Imposition des dividendes de sociétés étrangères à l’IS : guide pratique

Montrer le sommaire Cacher le sommaire

Recevoir des dividendes de sociétés étrangères peut sembler simple au premier abord, mais la réalité fiscale réserve souvent des surprises : prélèvements à la source, conventions fiscales internationales, et choix entre le crédit d’impôt et le régime mère‑et‑filiale influencent lourdement le montant final supporté par l’entreprise. Voici comment vous y retrouver et limiter les erreurs courantes quand votre société, soumise à l’impôt sur les sociétés, perçoit des revenus distribués depuis l’étranger.

Comment fonctionne le crédit d’impôt pour dividendes étrangers ?

Lorsque des dividendes sont frappés d’un prélèvement à la source dans le pays de la filiale, la France prévoit, la plupart du temps via les conventions fiscales bilatérales, la possibilité d’imputer un crédit d’impôt correspondant à l’impôt payé à l’étranger sur l’IS dû en France. Concrètement, vous conservez la charge fiscale que vous avez réellement subie à l’étranger en la déduisant de l’IS français.
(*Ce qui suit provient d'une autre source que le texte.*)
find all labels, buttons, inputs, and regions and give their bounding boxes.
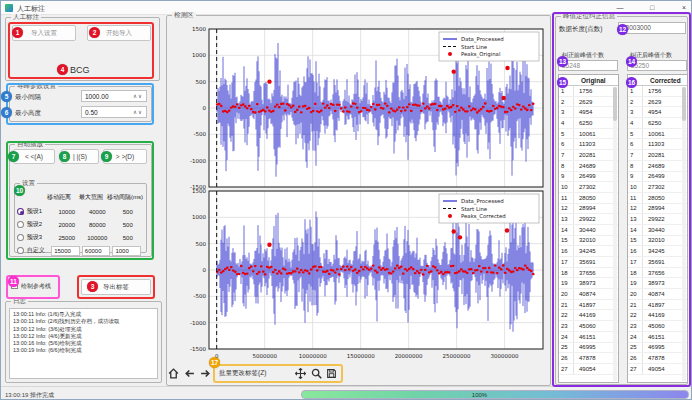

Important : ce crédit est généralement imputable sur l’IS mais il n’est pas forcément remboursable. Les détails — plafonds, modalités de calcul et échanges de justificatifs — dépendent de la convention applicable entre la France et le pays distributeur. En pratique, le crédit est souvent limité au montant de l’impôt français théorique afférent aux mêmes revenus.

Quand vaut‑il mieux appliquer le régime mère‑et‑filiale plutôt que le crédit d’impôt ?

Le régime dit « mère‑et‑fille » est une option puissante pour les groupes : sous conditions, il permet d’exonérer la quasi‑totalité des dividendes perçus d’une filiale (la plupart du temps une exonération de l’ordre de 95 %), ce qui supprime en pratique la charge fiscale sur ces flux au niveau de la société mère. Pour en bénéficier, il faut respecter des conditions de détention et de durée — ainsi que les règles anti‑abus — qui varient selon la situation (filiale française ou étrangère, pays concerné, etc.).

En résumé : si vous remplissez les conditions, le régime mère‑filiale peut neutraliser l’effet du prélèvement à la source en vous affranchissant pratiquement de l’imposition sur ces dividendes en France. Si les conditions ne sont pas réunies, le crédit d’impôt reste la voie usuelle.

Quels justificatifs et preuves conserver pour sécuriser votre dossier fiscal ?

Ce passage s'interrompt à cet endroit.